Fake data for real diagnosis
“Our scientific proposal is to add neural networks to EPSI’s rule-based algorithms,” says Frédérick Benaben. The advantage of these networks is that the more data you provide, the more precise and efficient they become. “The issue is around feeding them,” says the researcher. “Because EPSI works on sensitive sites, where it is complicated to share data.” IMT Mines Albi’s first contribution will therefore be to generate synthesized data to train the neural networks: first on “undeformable” objects (drones, vehicles, etc.), then on “deformable” objects (humans, animals, etc.) that are more complex to interpret.
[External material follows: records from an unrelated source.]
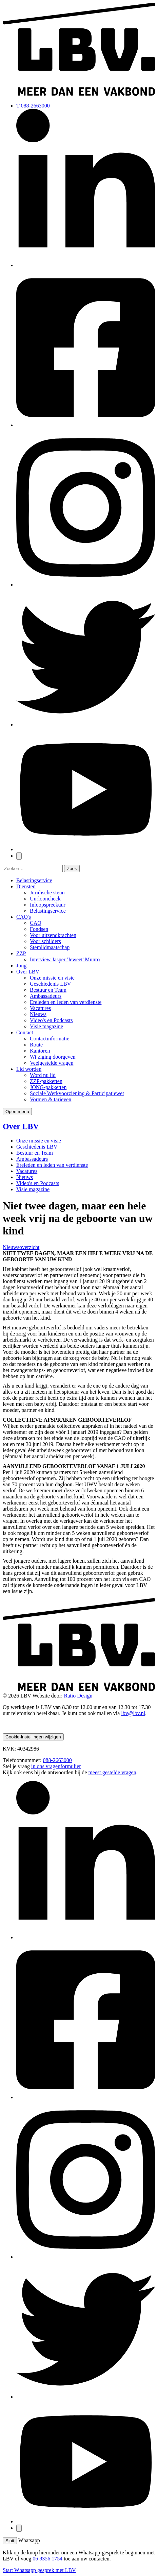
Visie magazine (46, 1026)
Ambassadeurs (45, 996)
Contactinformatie (49, 1038)
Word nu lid (43, 1075)
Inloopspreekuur (47, 905)
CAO (35, 923)
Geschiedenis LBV (50, 984)
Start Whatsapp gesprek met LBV (39, 2570)
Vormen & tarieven (50, 1099)
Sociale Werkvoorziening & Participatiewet (77, 1093)
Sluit (9, 2540)
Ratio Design (78, 1696)
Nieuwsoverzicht (21, 1247)
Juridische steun (47, 892)
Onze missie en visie (52, 978)
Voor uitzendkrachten (53, 935)
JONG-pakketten (48, 1087)
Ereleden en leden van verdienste (65, 1002)
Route (36, 1045)
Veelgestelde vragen (51, 1063)
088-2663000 (57, 1760)
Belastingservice (34, 880)
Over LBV (27, 971)
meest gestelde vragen (112, 1772)
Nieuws (38, 1014)
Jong (21, 965)
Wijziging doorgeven (53, 1057)
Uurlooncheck (45, 898)
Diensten (26, 886)
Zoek (72, 868)
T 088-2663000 (33, 106)
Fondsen (39, 929)
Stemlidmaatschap (50, 947)
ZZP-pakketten (46, 1081)
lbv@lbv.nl (133, 1713)
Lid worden (28, 1069)
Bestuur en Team (48, 990)
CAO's (23, 917)
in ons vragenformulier (56, 1766)
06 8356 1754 (47, 2558)
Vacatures (40, 1008)
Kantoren (40, 1051)
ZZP (21, 953)
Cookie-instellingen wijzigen (33, 1736)
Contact (24, 1032)
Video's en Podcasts (51, 1020)
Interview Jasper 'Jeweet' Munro (65, 959)
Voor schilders (45, 941)
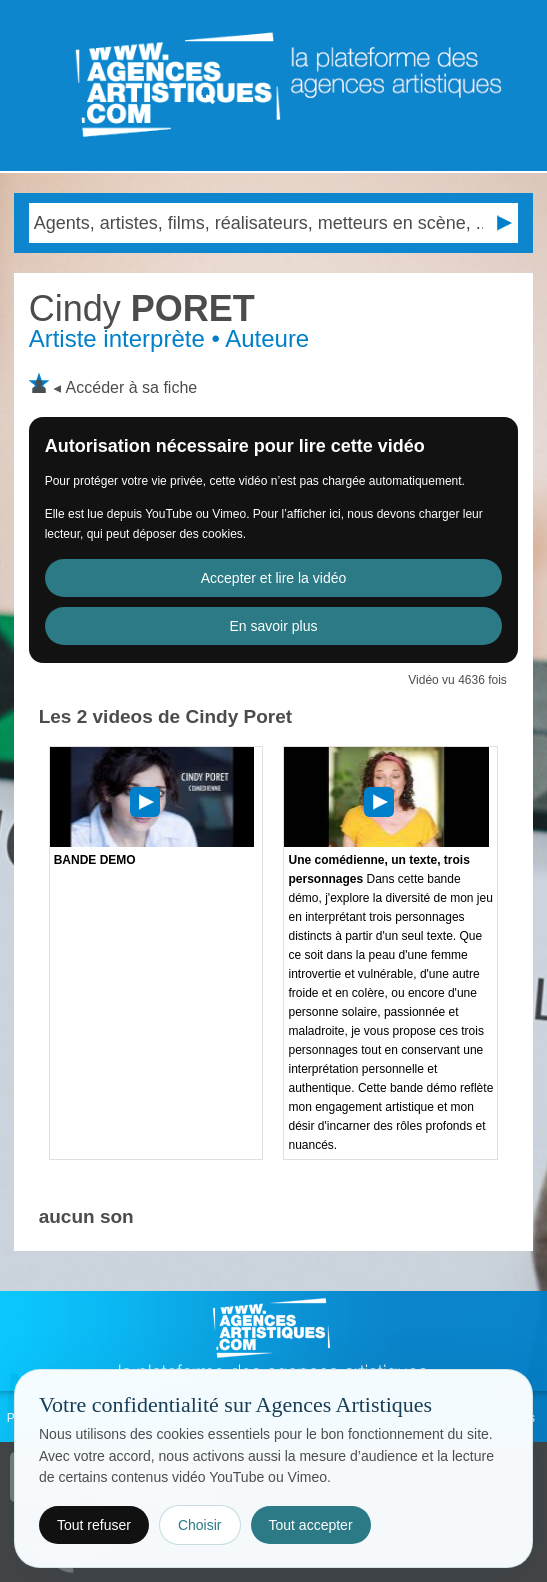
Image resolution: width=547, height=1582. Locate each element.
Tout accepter (311, 1525)
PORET (142, 308)
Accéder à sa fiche (132, 387)
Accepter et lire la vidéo (274, 578)
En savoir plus (274, 626)
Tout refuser (94, 1525)
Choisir (200, 1525)
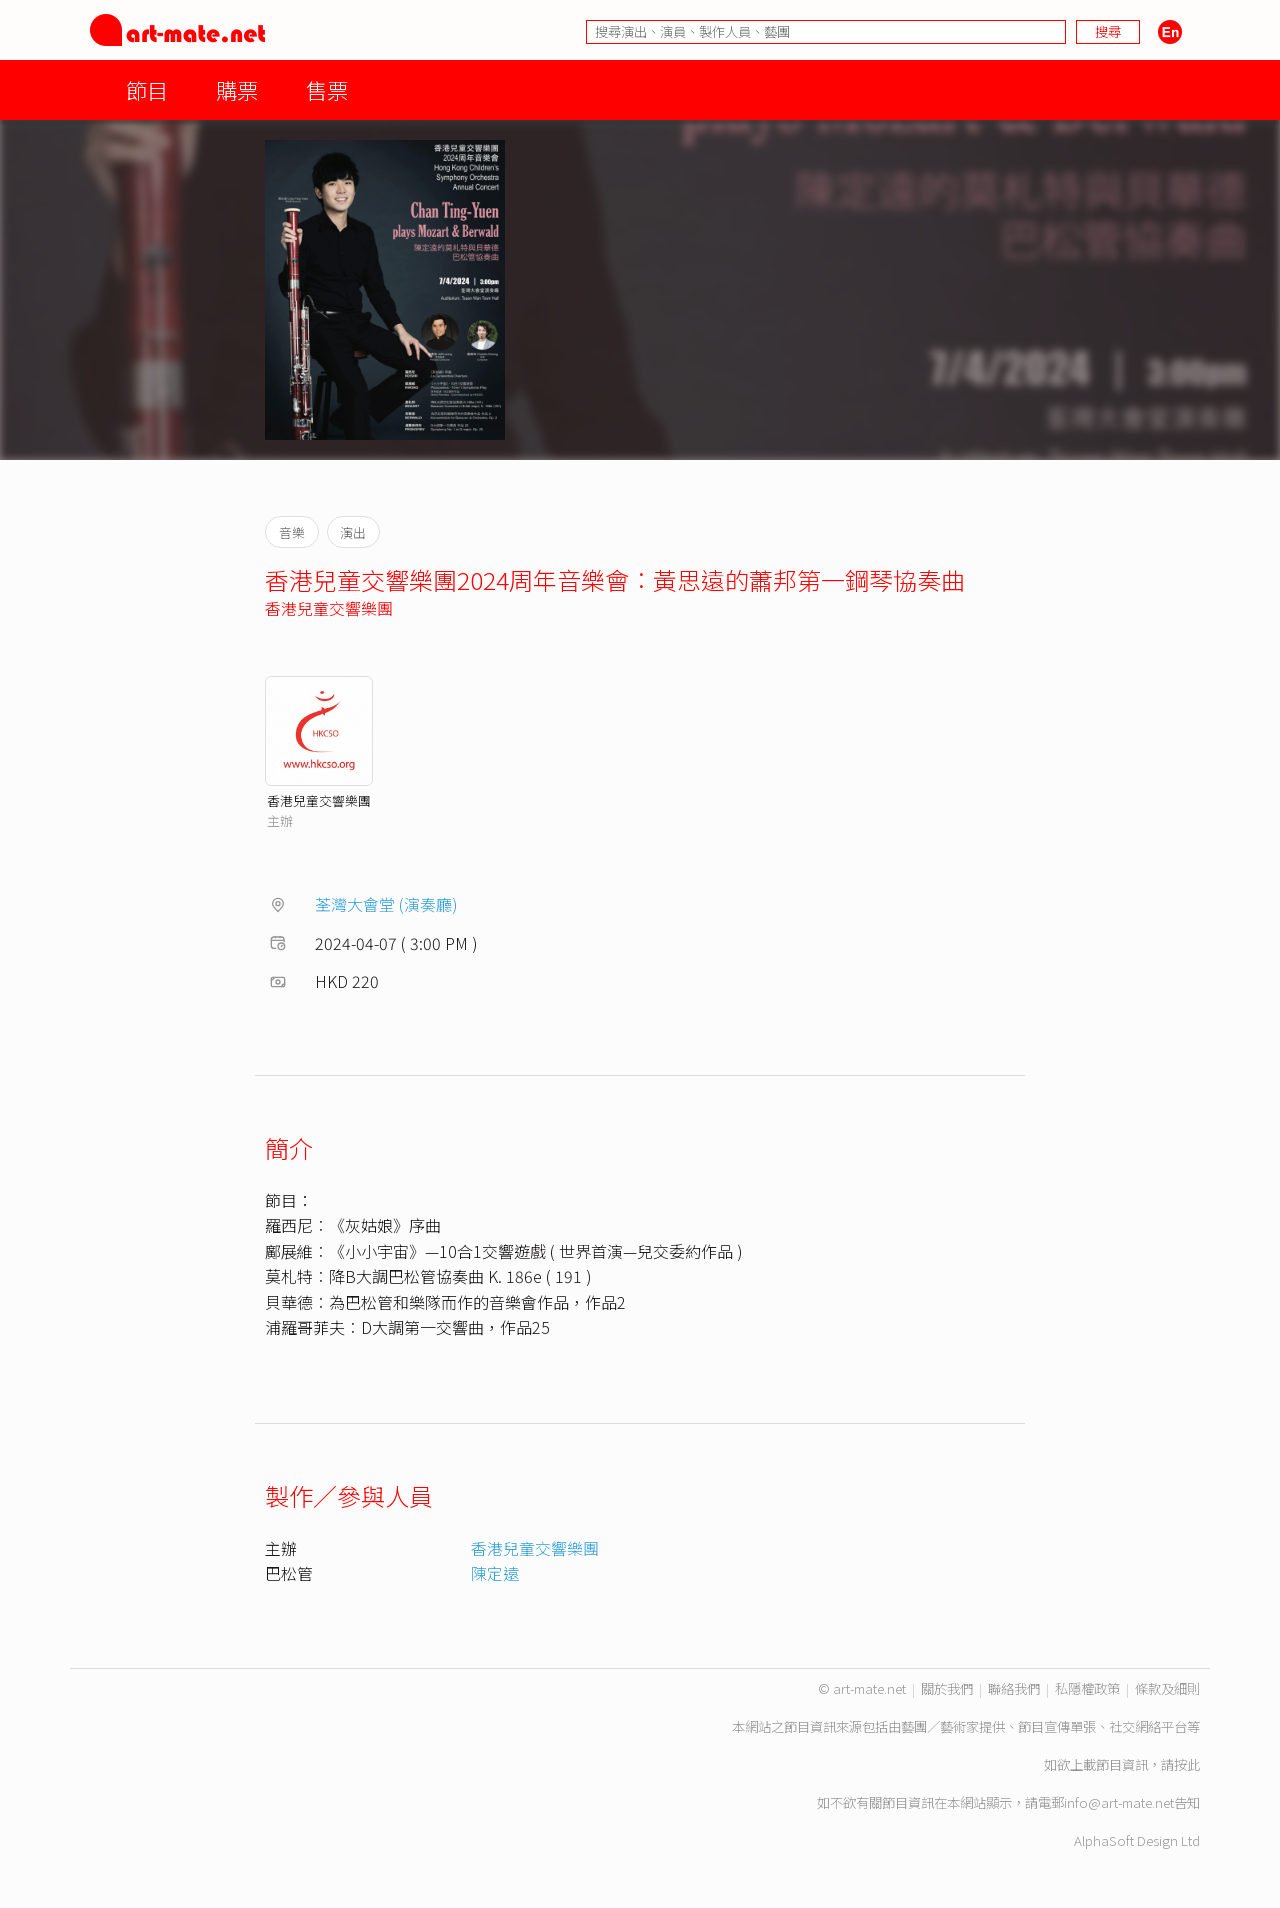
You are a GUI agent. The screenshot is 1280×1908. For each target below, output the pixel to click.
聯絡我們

One way of “manufacturing” data for an undeformable object is to record the object’s radar signature from several angles, like a photograph, generate a fictitious trajectory and associate signatures corresponding to the radar’s points of view of this trajectory. A large amount of fake data can then be obtained by digitally simulating combinations of possible trajectories and radar signatures. Another way is to perform “augmentation”, i.e. to generate data using existing data, “like a photo manipulated from several angles, zoomed in or shifted to one side, producing other photos”.
When it comes to representing deformable objects, scientists are exploring the idea of adding up diagnosed movements: does the signature of a person walking correspond to combining the signatures of a moving arm, leg, two legs, etc.? “In principle, there is little variability between individuals, so we hope that for two people doing the same thing, the signature will be almost identical.” EPSI’s expertise will be particularly valuable at this stage.
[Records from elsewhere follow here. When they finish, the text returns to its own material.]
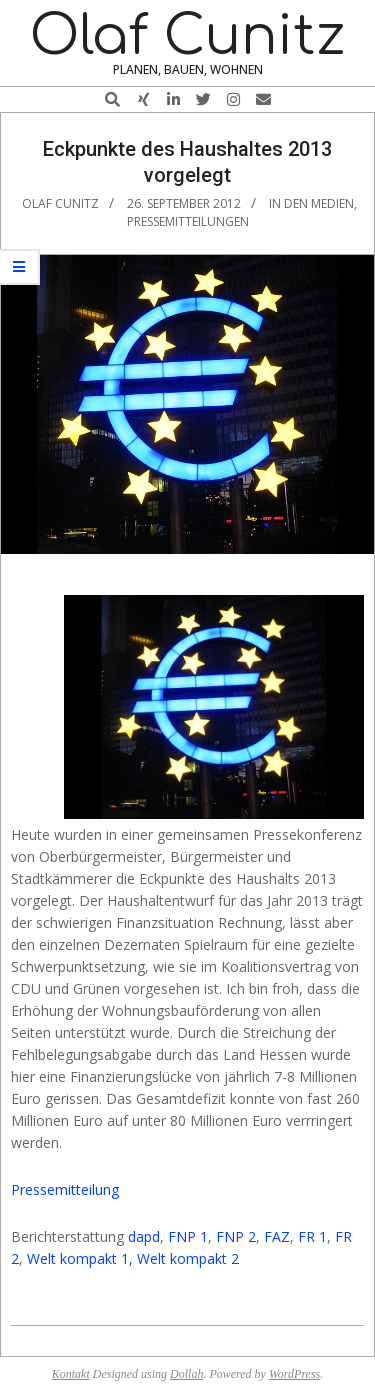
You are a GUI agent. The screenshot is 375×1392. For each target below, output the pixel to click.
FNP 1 (188, 1236)
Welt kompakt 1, (80, 1258)
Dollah (186, 1374)
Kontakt (71, 1374)
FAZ (277, 1236)
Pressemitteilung (65, 1189)
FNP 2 (236, 1236)
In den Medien (311, 203)
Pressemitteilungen (188, 221)
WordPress (294, 1374)
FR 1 (312, 1236)
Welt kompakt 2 (188, 1258)
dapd (144, 1236)
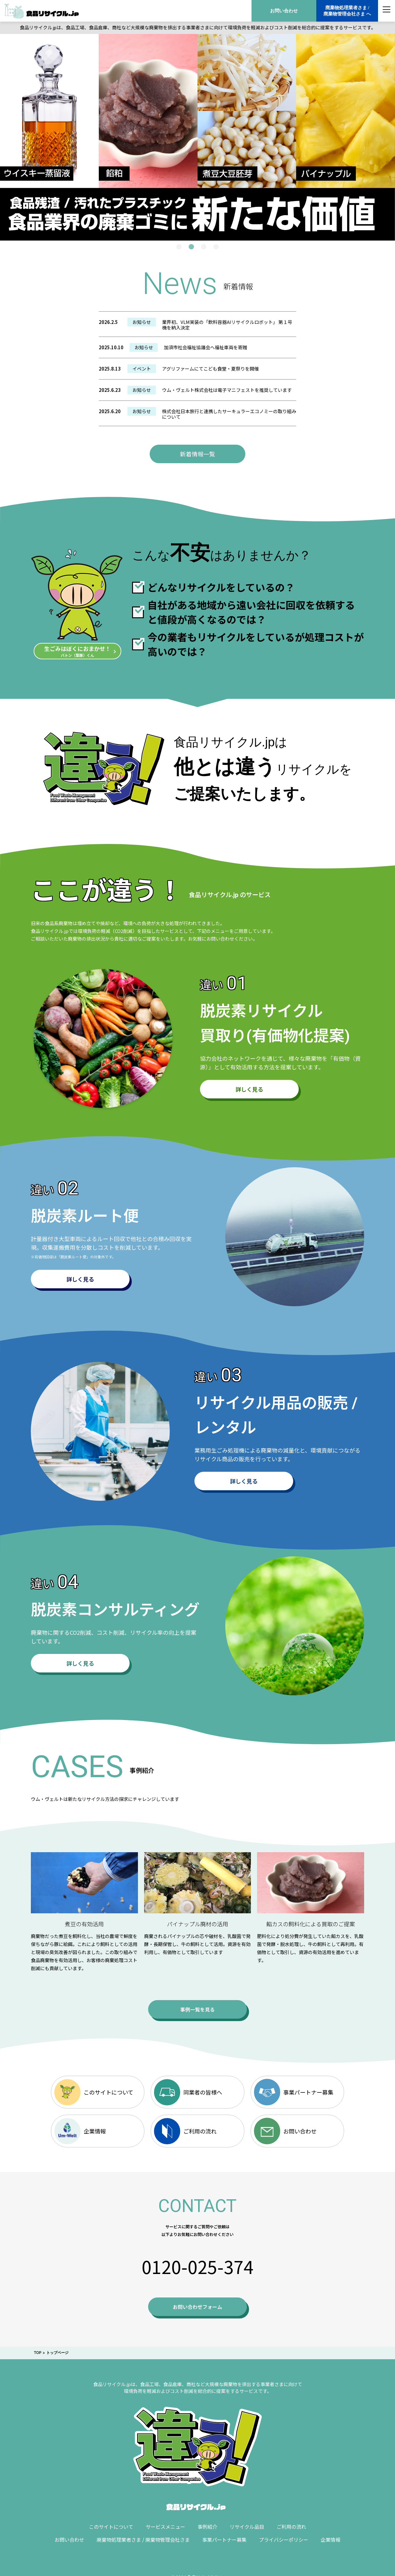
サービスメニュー (165, 2526)
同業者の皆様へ (188, 2092)
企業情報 (80, 2131)
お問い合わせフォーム (197, 2306)
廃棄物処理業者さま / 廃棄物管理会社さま (143, 2539)
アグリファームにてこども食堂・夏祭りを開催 (210, 368)
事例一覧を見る (197, 2009)
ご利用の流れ (185, 2131)
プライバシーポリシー (283, 2539)
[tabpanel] (197, 137)
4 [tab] (216, 247)
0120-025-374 (197, 2266)
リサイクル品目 (247, 2526)
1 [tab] (179, 247)
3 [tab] (204, 247)
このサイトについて (93, 2092)
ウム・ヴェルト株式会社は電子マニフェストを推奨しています (227, 390)
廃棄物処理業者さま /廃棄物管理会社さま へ (347, 10)
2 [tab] (191, 247)
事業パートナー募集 (293, 2092)
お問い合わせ (284, 10)
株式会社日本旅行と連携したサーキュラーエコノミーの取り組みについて (229, 414)
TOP (37, 2353)
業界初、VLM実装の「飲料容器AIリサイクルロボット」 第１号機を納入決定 (227, 324)
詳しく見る (249, 1089)
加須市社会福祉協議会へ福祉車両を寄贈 (205, 347)
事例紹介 (207, 2526)
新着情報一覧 (197, 454)
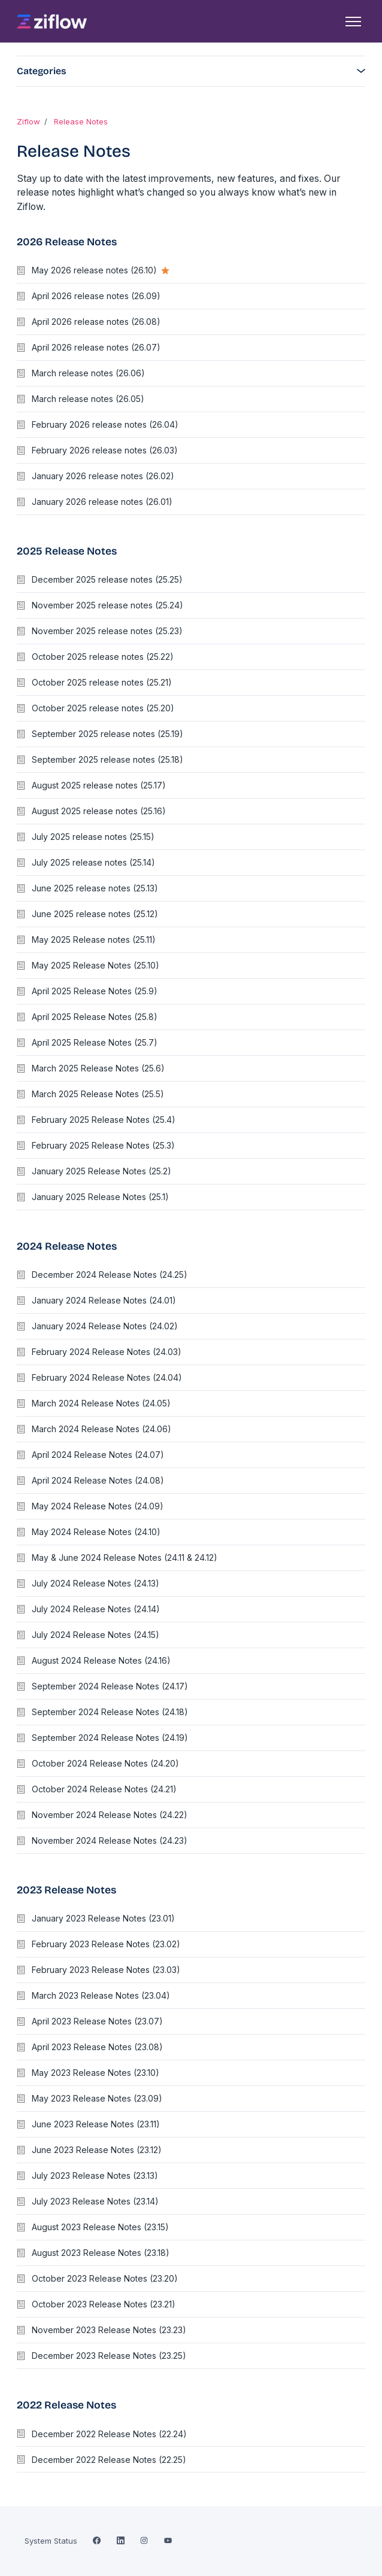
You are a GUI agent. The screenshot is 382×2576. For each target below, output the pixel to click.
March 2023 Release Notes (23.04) (101, 1995)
Specialized neural networks
Rather than creating a single general-purpose detection system, which would be complex to train, the RadaR-IO research teams plan to develop several types of neural networks, with different and complementary skills. Using multiple neural networks of varying levels of specialization in parallel would increase diagnostic accuracy.
There is just one snag: “we could imagine developing a neural network specializing in small animals or vehicles, for example. The problem is, we don’t know how they would work or what their classification rules would be!” says Frédérick Benaben. “So it’s hard to say whether size or the way something moves would be a criterion for classification.” This training stage also raises the question of the level of precision required: is it important for the system to be able to differentiate between a rabbit and a cat, for example?
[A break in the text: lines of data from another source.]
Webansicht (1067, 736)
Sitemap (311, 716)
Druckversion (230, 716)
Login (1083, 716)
The synthesized data will then be fed into the various neural networks developed, and the challenge for the scientists will be to understand or interpret what comes out of it, under the guidance of Aurélie Montarnal, also a researcher at IMT Mines Albi. The effectiveness of the systems developed will have to be compared with the diagnostic tools currently available to EPSI.
Time for action!
Once the radar data has been retrieved and interpreted, RadaR-IO’s aim is to offer a complementary range of recommendations, or even measures triggered immediately, depending on what is detected. “What interests us, beyond simple diagnosis, is automation, semi-automation and proposing measures to be taken. All this is also in our field of expertise,” says Frédérick Benaben. Measures to assist with crisis management must logically take into account EPSI’s market and its customers’ needs.
An alert on a site under surveillance may involve a simple, straightforward procedure: launching ultrasound repellers if birds are detected at an airport, or establishing a security perimeter around a work of art, for example. “On the other hand, in the case of a penitentiary, the range of options is much more elaborate. Just because the system identifies a person crawling doesn’t mean they should automatically be shot at,” says the researcher. “These buildings are subject to a set of rules to which our tools must also conform.”
These rules are generally defined in dense, complex documentation, but AI tools can extract data from them that can be used as instructions. Said instructions would then be fed into radar diagnostic operation and response mechanisms. “We’re not there yet, but we’re exploring these areas as we think they would be really interesting to integrate in this context,” says Frédérick Benaben.